BENGALURU (Reuters) - Indian mining group Vedanta reported a 27% drop in fourth-quarter profit on Thursday, reflecting weaker prices of major metals like aluminium and zinc amid ballooning finance costs. The oils-to-metals conglomerate, led by billionaire Anil Agarwal, posted a consolidated net profit of 13.69 billion rupees (about $164 million), falling behind analysts' estimates of 21.10 billion rupees, as per LSEG data.

The company also posted a jump in expenses, with finance costs climbing nearly 34%.

Domestic zinc and aluminium prices remained soft during the January-March period as global metal prices were subdued on demand concerns from top consumer China amid a sluggish economic recovery and property market woes in Asia's largest economy.

The biggest revenue drop came from its zinc and lead vertical - the second-biggest segment - falling 16%, leading to a 6% drop in the total revenue of the company.

Revenue from its aluminium and copper businesses - which are the largest and third-largest contributors to revenue - also fell 1.5% and 1.8%, respectively.

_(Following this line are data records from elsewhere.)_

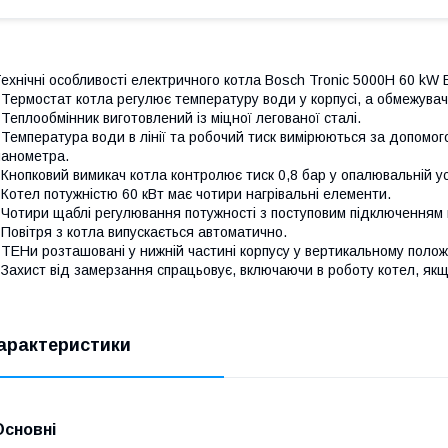
ехнічні особливості електричного котла Bosch Tronic 5000H 60 kW 
 Термостат котла регулює температуру води у корпусі, а обмежувач
 Теплообмінник виготовлений із міцної легованої сталі.
 Температура води в лінії та робочий тиск вимірюються за допомо
анометра.
 Кнопковий вимикач котла контролює тиск 0,8 бар у опалювальній у
 Котел потужністю 60 кВт має чотири нагрівальні елементи.
 Чотири щаблі регулювання потужності з поступовим підключенням п
 Повітря з котла випускається автоматично.
 ТЕНи розташовані у нижній частині корпусу у вертикальному положе
 Захист від замерзання спрацьовує, включаючи в роботу котел, як
арактеристики
Основні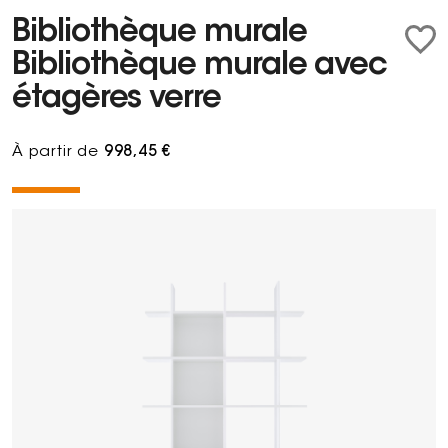
Bibliothèque murale
Bibliothèque murale avec
étagères verre
À partir de
998,45 €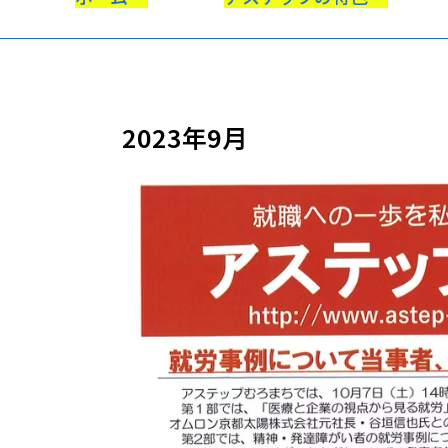
2023年9月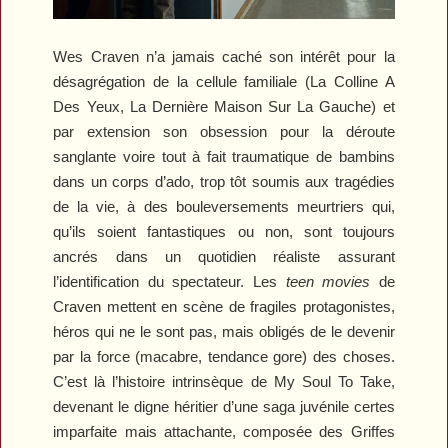
Wes Craven n’a jamais caché son intérêt pour la
désagrégation de la cellule familiale (
La Colline A
Des Yeux, La Dernière Maison Sur La Gauche
) et
par extension son obsession pour la déroute
sanglante voire tout à fait traumatique de bambins
dans un corps d’ado, trop tôt soumis aux tragédies
de la vie, à des bouleversements meurtriers qui,
qu’ils soient fantastiques ou non, sont toujours
ancrés dans un quotidien réaliste assurant
l’identification du spectateur. Les
teen movies
de
Craven mettent en scène de fragiles protagonistes,
héros qui ne le sont pas, mais obligés de le devenir
par la force (macabre, tendance gore) des choses.
C’est là l’histoire intrinsèque de
My Soul To Take
,
devenant le digne héritier d’une saga juvénile certes
imparfaite mais attachante, composée des
Griffes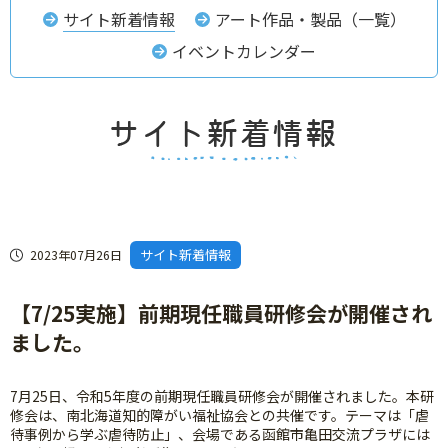
サイト新着情報
アート作品・製品（一覧）
イベントカレンダー
サイト新着情報
2023年07月26日
【7/25実施】前期現任職員研修会が開催され
ました。
7月25日、令和5年度の前期現任職員研修会が開催されました。本研
修会は、南北海道知的障がい福祉協会との共催です。テーマは「虐
待事例から学ぶ虐待防止」、会場である函館市亀田交流プラザには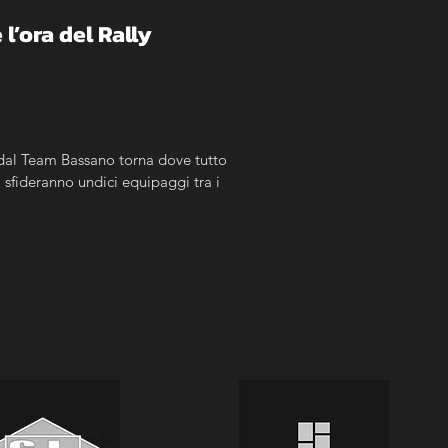
’ora del Rally 
 dal Team Bassano torna dove tutto 
 sfideranno undici equipaggi tra i 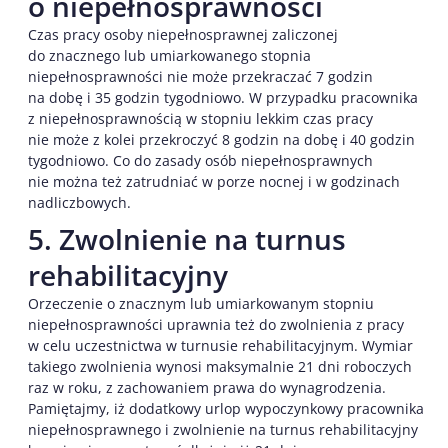
o niepełnosprawności
Czas pracy osoby niepełnosprawnej zaliczonej
do znacznego lub umiarkowanego stopnia
niepełnosprawności nie może przekraczać 7 godzin
na dobę i 35 godzin tygodniowo. W przypadku pracownika
z niepełnosprawnością w stopniu lekkim czas pracy
nie może z kolei przekroczyć 8 godzin na dobę i 40 godzin
tygodniowo. Co do zasady osób niepełnosprawnych
nie można też zatrudniać w porze nocnej i w godzinach
nadliczbowych.
5. Zwolnienie na turnus
rehabilitacyjny
Orzeczenie o znacznym lub umiarkowanym stopniu
niepełnosprawności uprawnia też do zwolnienia z pracy
w celu uczestnictwa w turnusie rehabilitacyjnym. Wymiar
takiego zwolnienia wynosi maksymalnie 21 dni roboczych
raz w roku, z zachowaniem prawa do wynagrodzenia.
Pamiętajmy, iż dodatkowy urlop wypoczynkowy pracownika
niepełnosprawnego i zwolnienie na turnus rehabilitacyjny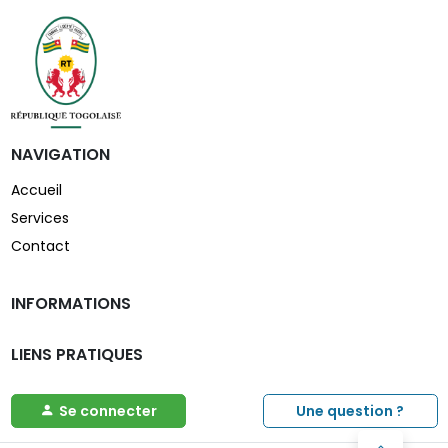
NAVIGATION
Accueil
Services
Contact
INFORMATIONS
LIENS PRATIQUES
Se connecter
Une question ?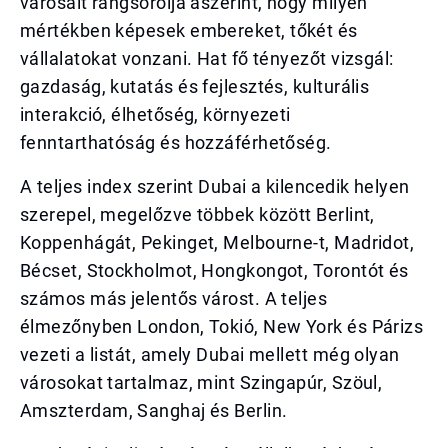
városait rangsorolja aszerint, hogy milyen
mértékben képesek embereket, tőkét és
vállalatokat vonzani. Hat fő tényezőt vizsgál:
gazdaság, kutatás és fejlesztés, kulturális
interakció, élhetőség, környezeti
fenntarthatóság és hozzáférhetőség.
A teljes index szerint Dubai a kilencedik helyen
szerepel, megelőzve többek között Berlint,
Koppenhágát, Pekinget, Melbourne-t, Madridot,
Bécset, Stockholmot, Hongkongot, Torontót és
számos más jelentős várost. A teljes
élmezőnyben London, Tokió, New York és Párizs
vezeti a listát, amely Dubai mellett még olyan
városokat tartalmaz, mint Szingapúr, Szöul,
Amszterdam, Sanghaj és Berlin.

The drop in earnings came at a time when the natural resources giant is in the middle of planning an overhaul of its operations to unlock higher value for its shareholders after it saw a slew of plant shutdowns and earnings cuts.

The firm's investors are currently focussed on the conglomerate's major growth and expansion projects while helping its holding company, Vedanta Resources, to reduce its significant debt.

Net profit at unit Hindustan Zinc fell 21% during the quarter on lower zinc prices, it announced last week.